■ PROBLEM DETAILS: Without reproducing any picture, copy the records word for word.

[Stored items from a collection]
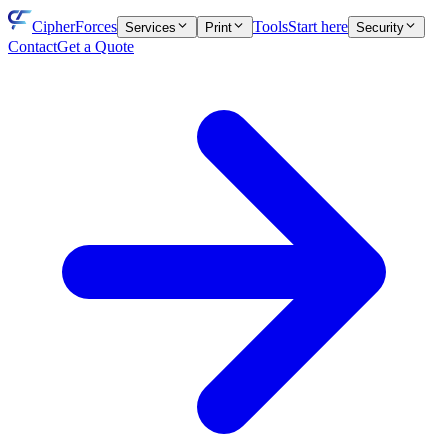
CipherForces
Tools
Start here
Services
Print
Security
Contact
Get a Quote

■ ANSWER TO THIS EXERCISE:
CipherForces
Tools
Start here
Services
Print
Security
Contact
Get a Quote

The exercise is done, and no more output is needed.